Re: [RFC][PATCH 8/8] sched/eevdf: Move to a single runqueue

From: K Prateek Nayak

Date: Wed Mar 18 2026 - 05:49:59 EST

Hello Peter,

On 3/18/2026 2:32 PM, Peter Zijlstra wrote:
> On Tue, Mar 17, 2026 at 11:16:52PM +0530, K Prateek Nayak wrote:
>
>>> + /*
>>> + * XXX comment on the curr thing
>>> + */
>>> + curr = (cfs_rq->curr == se);
>>> + if (curr)
>>> + place_entity(cfs_rq, se, flags);
>>>
>>> + if (se->on_rq && se->sched_delayed)
>>> + requeue_delayed_entity(cfs_rq, se);
>>>
>>> + weight = enqueue_hierarchy(p, flags);
>>
>> Here is question I had when I first saw this on sched/flat and I've
>> only looked at the series briefly:
>>
>> enqueue_hierarchy() would end up updating the averages, and reweighing
>> the hierarchical load of the entities in the new task's hierarchy ...
>>
>>>
>>> + if (!curr) {
>>> + reweight_eevdf(cfs_rq, se, weight, false);
>>> + place_entity(cfs_rq, se, flags | ENQUEUE_QUEUED);
>>
>> ... and the hierarchical weight of the newly enqueued task would be
>> based on this updated hierarchical proportion.
>>
>> However, the tasks that are already queued have their deadlines
>> calculated based on the old hierarchical proportions at the time they
>> were enqueued / during the last task_tick_fair() for an entity that
>> was put back.
>>
>> Consider two tasks of equal weight on cgroups with equal weights:
>>
>> root (weight: 1024)
>> / \
>> CG0 CG1 (wight(CG0,CG1) = 512)
>> | |
>> T0 T1 (h_weight(T0,T1) = 256)
>>
>>
>> and a third task of equal weight arrives (for the sake of simplicity
>> also consider both cgroups have saturated their respective global
>> shares on this CPU - similar to UP mode):
>>
>>
>> root (weight: 1024)
>> / \
>> (weight: 512) CG0 CG1 (weight: 512)
>> / / \
>> (h_weight(T0) = 256) T0 T1 T2 (h_weight(T2) = 128)
>>
>> (h_weight(T1) = 256)
>>
>>
>> Logically, once T2 arrives, T1 should also be reweighed, it's
>> hierarchical proportions be adjusted, and its vruntime and deadline
>> be also adjusted accordingly based on the lag but that doesn't
>> happen.
>
> You are absolutely right.
>
>> Instead, we continue with an approximation of h_load as seen
>> sometime during the past.
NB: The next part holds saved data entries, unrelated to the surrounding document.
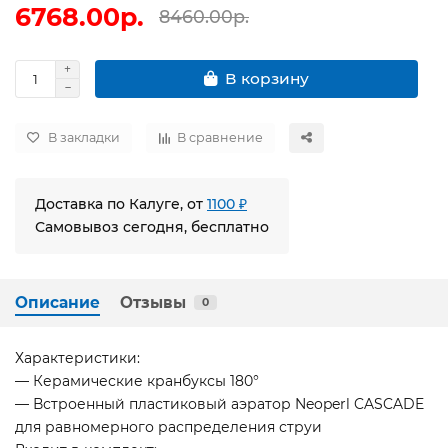
6768.00р.
8460.00р.
В корзину
В закладки
В сравнение
Доставка по Калуге, от
1100 ₽
Самовывоз сегодня, бесплатно
Описание
Отзывы
0
Характеристики:
— Керамические кранбуксы 180°
— Встроенный пластиковый аэратор Neoperl CASCADE
для равномерного распределения струи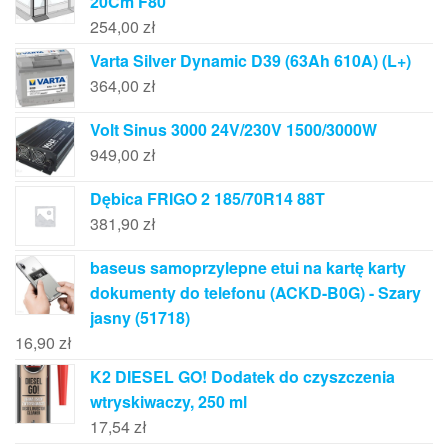
20Cm F80
254,00
zł
Varta Silver Dynamic D39 (63Ah 610A) (L+)
364,00
zł
Volt Sinus 3000 24V/230V 1500/3000W
949,00
zł
Dębica FRIGO 2 185/70R14 88T
381,90
zł
baseus samoprzylepne etui na kartę karty
dokumenty do telefonu (ACKD-B0G) - Szary
jasny (51718)
16,90
zł
K2 DIESEL GO! Dodatek do czyszczenia
wtryskiwaczy, 250 ml
17,54
zł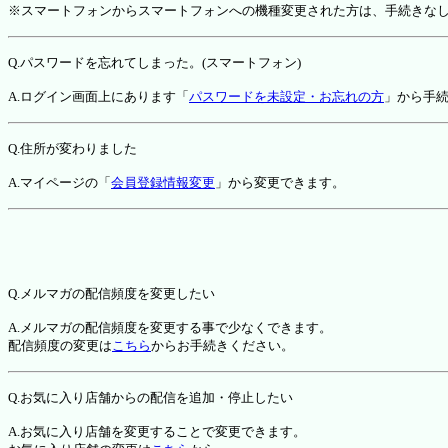
※スマートフォンからスマートフォンへの機種変更された方は、手続きな
Q.パスワードを忘れてしまった。(スマートフォン)
A.ログイン画面上にあります「
パスワードを未設定・お忘れの方
」から手
Q.住所が変わりました
A.マイページの「
会員登録情報変更
」から変更できます。
Q.メルマガの配信頻度を変更したい
A.メルマガの配信頻度を変更する事で少なくできます。
配信頻度の変更は
こちら
からお手続きください。
Q.お気に入り店舗からの配信を追加・停止したい
A.お気に入り店舗を変更することで変更できます。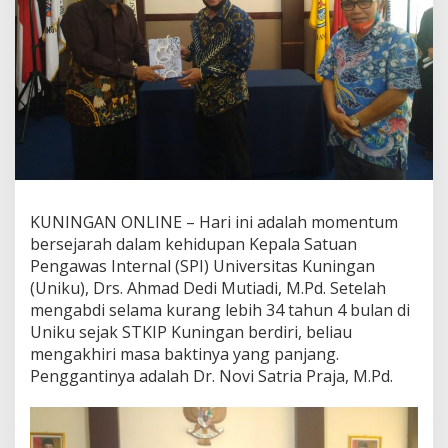
KUNINGAN ONLINE – Hari ini adalah momentum
bersejarah dalam kehidupan Kepala Satuan
Pengawas Internal (SPI) Universitas Kuningan
(Uniku), Drs. Ahmad Dedi Mutiadi, M.Pd. Setelah
mengabdi selama kurang lebih 34 tahun 4 bulan di
Uniku sejak STKIP Kuningan berdiri, beliau
mengakhiri masa baktinya yang panjang.
Penggantinya adalah Dr. Novi Satria Praja, M.Pd.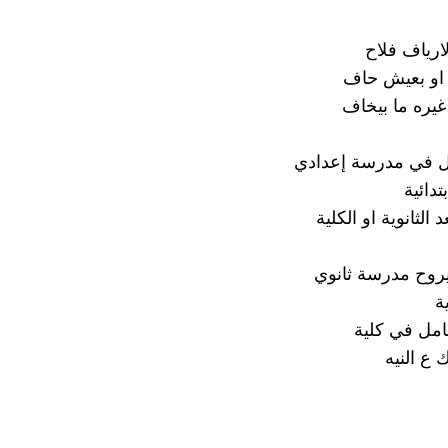
ارياف فلاح
ة او بعيش حاف
غيره ما بيخاف
 في مدرسة إعدادي
تدائية
الثانوية او الكلية
يروح مدرسة ثانوي
ة
مل في كلية
 ع النيه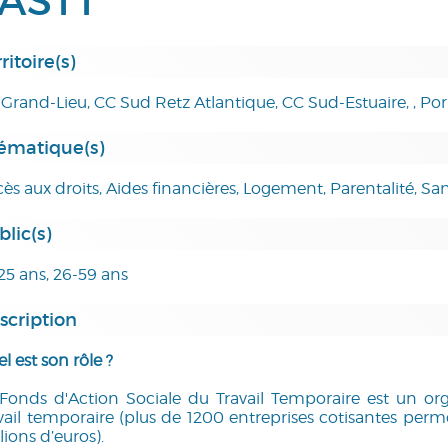
ASTT
ritoire(s)
Grand-Lieu, CC Sud Retz Atlantique, CC Sud-Estuaire, , Por
ématique(s)
ès aux droits, Aides financières, Logement, Parentalité, San
blic(s)
25 ans, 26-59 ans
scription
l est son rôle ?
Fonds d'Action Sociale du Travail Temporaire est un org
vail temporaire (plus de 1200 entreprises cotisantes per
lions d’euros).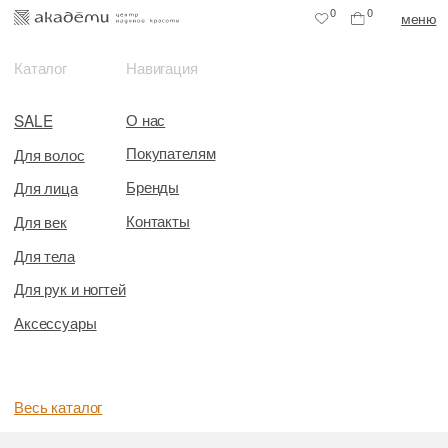
0
0
меню
Каталог
Навигация
О нас
SALE
Покупателям
Для волос
Бренды
Для лица
Контакты
Для век
Для тела
Для рук и ногтей
Аксессуары
Весь каталог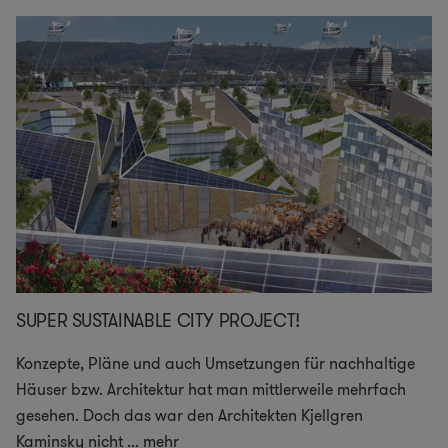
SUPER SUSTAINABLE CITY PROJECT!
Konzepte, Pläne und auch Umsetzungen für nachhaltige
Häuser bzw. Architektur hat man mittlerweile mehrfach
gesehen. Doch das war den Architekten Kjellgren
Kaminsky nicht
...
mehr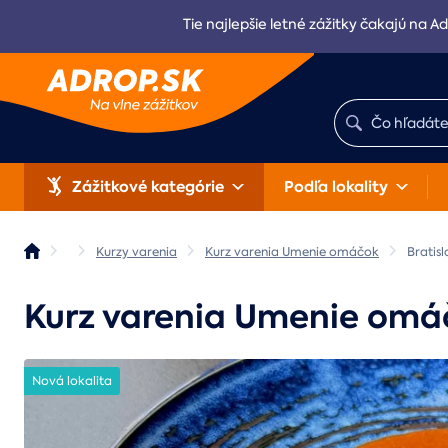
Tie najlepšie letné zážitky čakajú na Ad
Zážitkové kategórie
Podľa lokality
Kurzy varenia
Kurz varenia Umenie omáčok
Bratis
Kurz varenia Umenie omá
Nová lokalita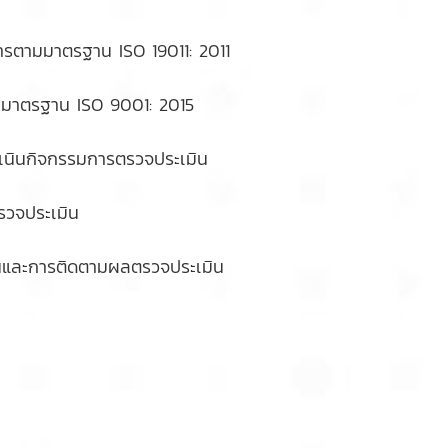
ามมาตรฐาน ISO 19011: 2011
าตรฐาน ISO 9001: 2015
นกิจกรรมการตรวจประเมิน
จประเมิน
และการติดตามผลตรวจประเมิน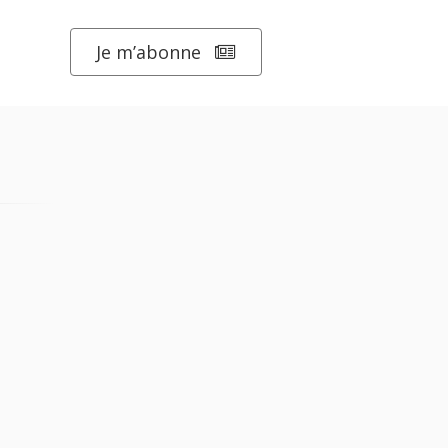
Je m’abonne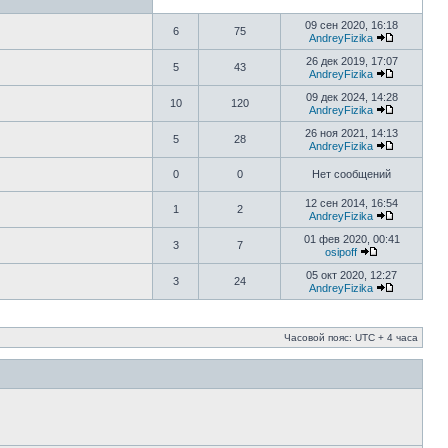
09 сен 2020, 16:18
6
75
AndreyFizika
26 дек 2019, 17:07
5
43
AndreyFizika
09 дек 2024, 14:28
10
120
AndreyFizika
26 ноя 2021, 14:13
5
28
AndreyFizika
0
0
Нет сообщений
12 сен 2014, 16:54
1
2
AndreyFizika
01 фев 2020, 00:41
3
7
osipoff
05 окт 2020, 12:27
3
24
AndreyFizika
Часовой пояс: UTC + 4 часа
Is that alright with EEVDF or am I missing
>> something?
>
> Strictly speaking it is dodgy as heck ;-) I was hoping that on average
> it would all work out. Esp. since PELT is a fairly slow and smooth
> function, the reweights will mostly be minor adjustments.

For a stable system, that is correct, but with a bunch of migration
in the mix, even the averages tend to move quite rapidly which is
why we already ratelimit the tg->shares calculation to once per
millisecond :-)

>
>> Can it so happen that on SMP, future enqueues, and SMP conditions
>> always lead to larger h_load for the newly enqueued tasks and as a
>> result the older tasks become less favorable for the pick leading
>> to starvation? (Am I being paranoid?)
>
> So typically the most recent enqueue will always have the smaller
> fraction of the group weight. This would lead to a slight favour to the
> older enqueue. So I think this would lead to a FIFO like bias.
>
> But there is definitely some fun to be had here.
>
> One definite fix is setting cgroup_mode to 'up' :-)

A definite fix indeed but I'm pretty sure people will start complaining
about more preemptions, etc. now that their cgroups have lost the
nice -20 equivalent privilege on these large systems and people have to
go and change these shares to painfully small values for performance.

>
>>> + __enqueue_entity(cfs_rq, se);
>>> }
>>>
>>> if (!rq_h_nr_queued && rq->cfs.h_nr_queued)
>>
>> Anyhow, me goes and sees if any of this makes a difference to the
>> benchmarks - I'll throw the biggest one at it first and see how
>> that goes.
>
> Thanks, fingers crossed. :-)

Last time I ran sched/flat, it held up surprisingly well actually.
Performance was not terribly bad (and evne better in some cases) but
that was before we flushed out the whole increased weight bits for
EEVDF calculations so maybe it is all better now.

We'll know soon enough ;-)

--
Thanks and Regards,
Prateek